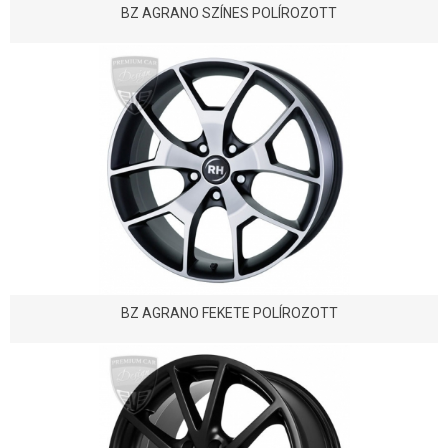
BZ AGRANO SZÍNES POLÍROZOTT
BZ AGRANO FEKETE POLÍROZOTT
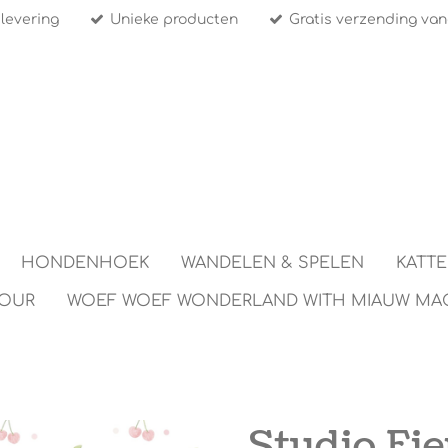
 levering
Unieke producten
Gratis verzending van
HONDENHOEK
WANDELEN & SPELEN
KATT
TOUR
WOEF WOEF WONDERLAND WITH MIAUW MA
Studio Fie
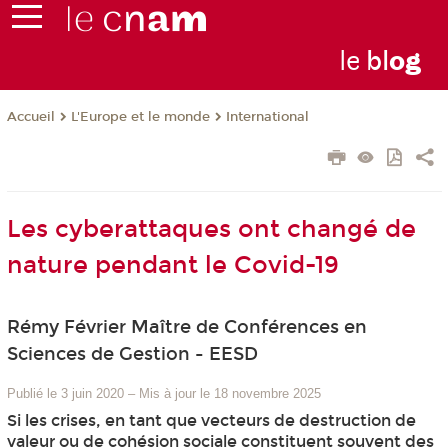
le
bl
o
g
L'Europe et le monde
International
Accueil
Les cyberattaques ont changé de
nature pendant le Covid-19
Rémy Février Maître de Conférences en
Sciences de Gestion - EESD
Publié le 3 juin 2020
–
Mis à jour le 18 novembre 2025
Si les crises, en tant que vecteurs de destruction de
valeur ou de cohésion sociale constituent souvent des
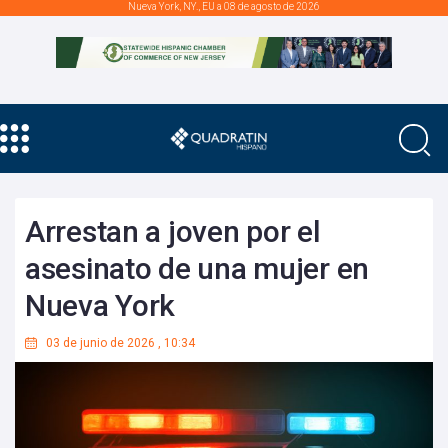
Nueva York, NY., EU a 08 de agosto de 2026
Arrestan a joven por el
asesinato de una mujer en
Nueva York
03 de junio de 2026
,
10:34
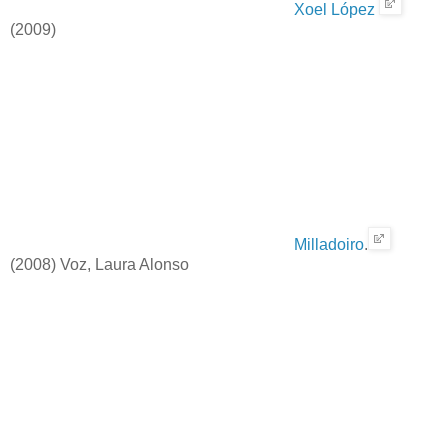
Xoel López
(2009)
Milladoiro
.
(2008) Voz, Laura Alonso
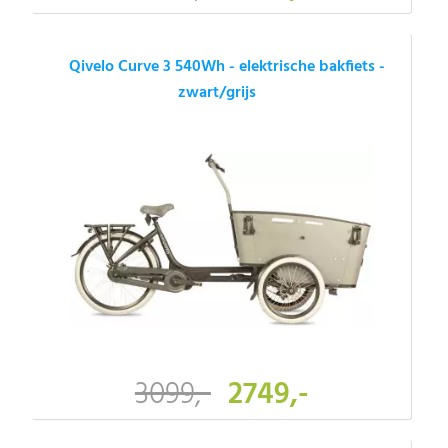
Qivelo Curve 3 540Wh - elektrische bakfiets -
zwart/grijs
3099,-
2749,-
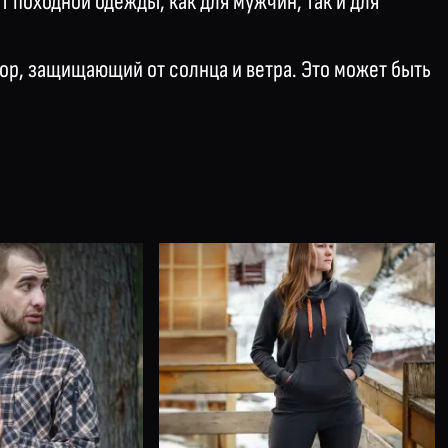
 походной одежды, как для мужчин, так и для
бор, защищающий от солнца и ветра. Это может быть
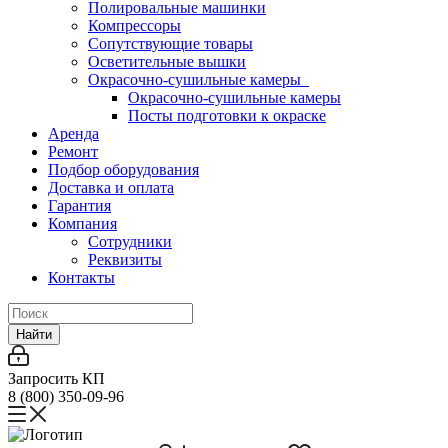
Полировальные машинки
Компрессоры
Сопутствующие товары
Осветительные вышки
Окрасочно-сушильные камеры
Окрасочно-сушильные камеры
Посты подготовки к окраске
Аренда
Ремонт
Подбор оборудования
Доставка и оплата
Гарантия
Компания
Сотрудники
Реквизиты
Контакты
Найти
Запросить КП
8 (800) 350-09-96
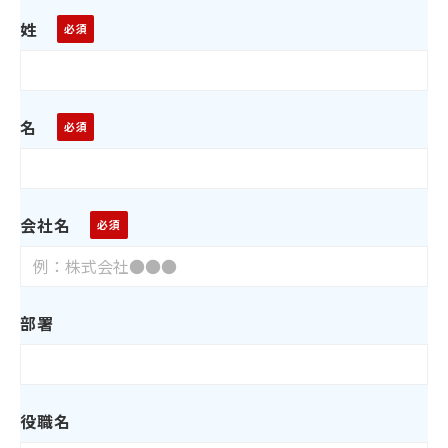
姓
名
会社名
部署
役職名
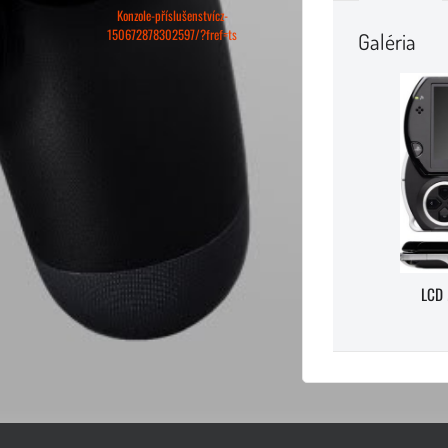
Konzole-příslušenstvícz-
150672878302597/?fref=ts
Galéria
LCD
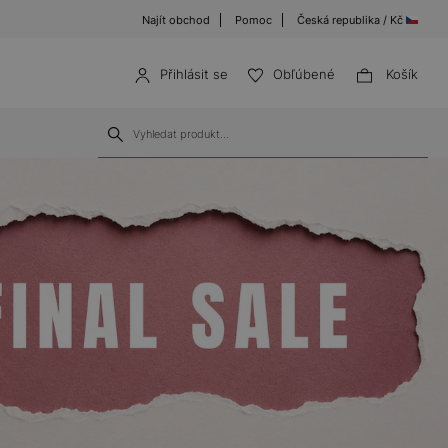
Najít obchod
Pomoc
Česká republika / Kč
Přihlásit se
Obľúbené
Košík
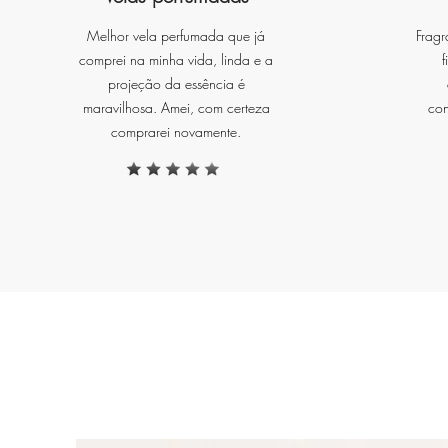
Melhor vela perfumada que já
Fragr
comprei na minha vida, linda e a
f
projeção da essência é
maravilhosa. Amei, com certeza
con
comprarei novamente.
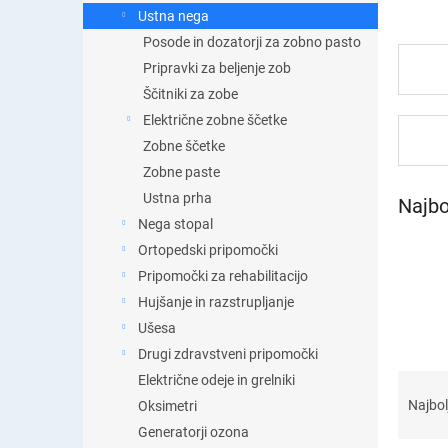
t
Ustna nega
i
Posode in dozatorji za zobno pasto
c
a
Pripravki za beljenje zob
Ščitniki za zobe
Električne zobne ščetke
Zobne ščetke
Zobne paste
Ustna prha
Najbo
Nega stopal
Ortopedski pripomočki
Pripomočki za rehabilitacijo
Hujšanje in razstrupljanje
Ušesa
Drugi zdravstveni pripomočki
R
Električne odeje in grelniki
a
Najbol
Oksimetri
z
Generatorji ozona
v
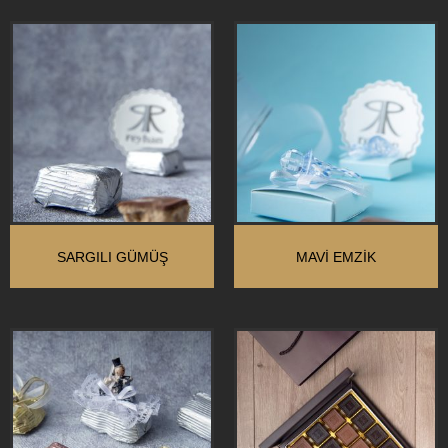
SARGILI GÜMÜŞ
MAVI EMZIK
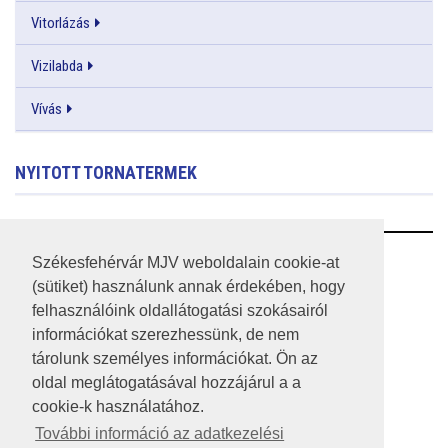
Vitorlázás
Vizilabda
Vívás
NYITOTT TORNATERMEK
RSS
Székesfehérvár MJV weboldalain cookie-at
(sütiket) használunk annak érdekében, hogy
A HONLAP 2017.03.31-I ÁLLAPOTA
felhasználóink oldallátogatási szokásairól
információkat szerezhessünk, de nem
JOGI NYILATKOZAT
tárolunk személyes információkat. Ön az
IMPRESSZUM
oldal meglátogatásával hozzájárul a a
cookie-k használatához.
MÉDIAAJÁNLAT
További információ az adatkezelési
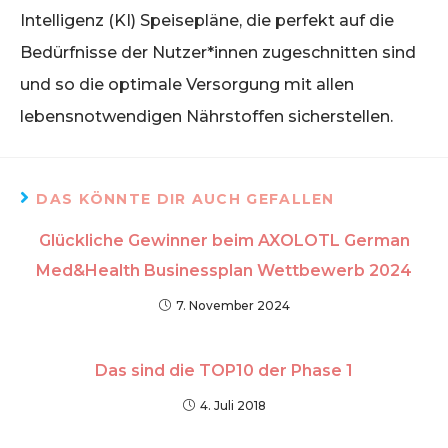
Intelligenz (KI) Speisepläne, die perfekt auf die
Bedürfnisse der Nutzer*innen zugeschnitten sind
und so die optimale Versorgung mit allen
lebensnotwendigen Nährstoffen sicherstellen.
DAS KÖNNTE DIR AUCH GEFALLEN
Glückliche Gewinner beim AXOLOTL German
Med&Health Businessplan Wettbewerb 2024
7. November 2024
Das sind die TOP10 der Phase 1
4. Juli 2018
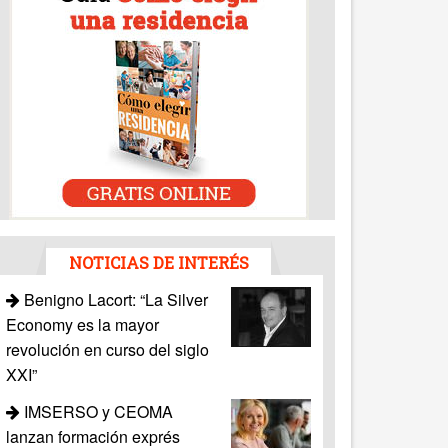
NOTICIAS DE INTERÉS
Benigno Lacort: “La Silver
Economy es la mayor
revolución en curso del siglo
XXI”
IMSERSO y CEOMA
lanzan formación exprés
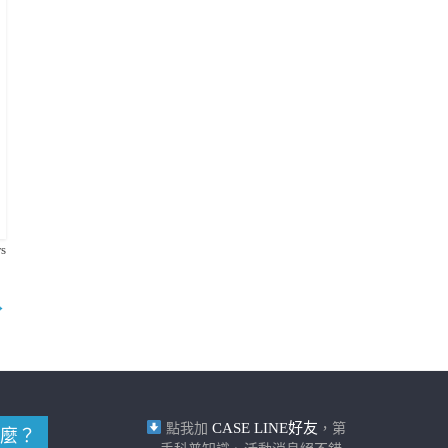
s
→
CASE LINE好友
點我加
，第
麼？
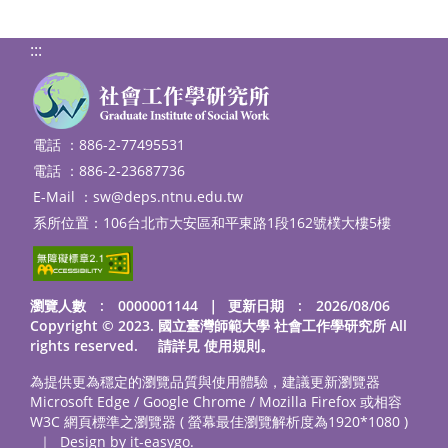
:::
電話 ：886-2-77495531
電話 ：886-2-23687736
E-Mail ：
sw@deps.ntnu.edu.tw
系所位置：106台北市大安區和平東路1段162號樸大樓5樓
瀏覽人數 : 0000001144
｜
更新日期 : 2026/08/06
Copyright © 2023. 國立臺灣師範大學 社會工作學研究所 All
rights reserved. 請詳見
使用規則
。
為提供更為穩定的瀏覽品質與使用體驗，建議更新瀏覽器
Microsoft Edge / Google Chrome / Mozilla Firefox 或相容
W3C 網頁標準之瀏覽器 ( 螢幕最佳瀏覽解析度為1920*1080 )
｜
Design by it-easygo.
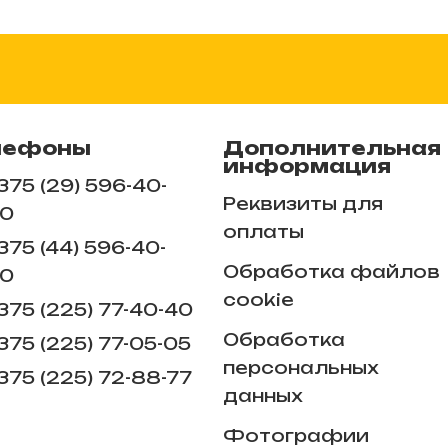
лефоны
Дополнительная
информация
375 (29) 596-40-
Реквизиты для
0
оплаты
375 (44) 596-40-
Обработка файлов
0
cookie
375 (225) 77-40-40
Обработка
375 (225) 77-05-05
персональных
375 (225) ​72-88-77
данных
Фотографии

-.-.-

Copy each line in the data that holds the word "információkat".

információkat szerezhessünk, de nem
tárolunk személyes információkat. Ön az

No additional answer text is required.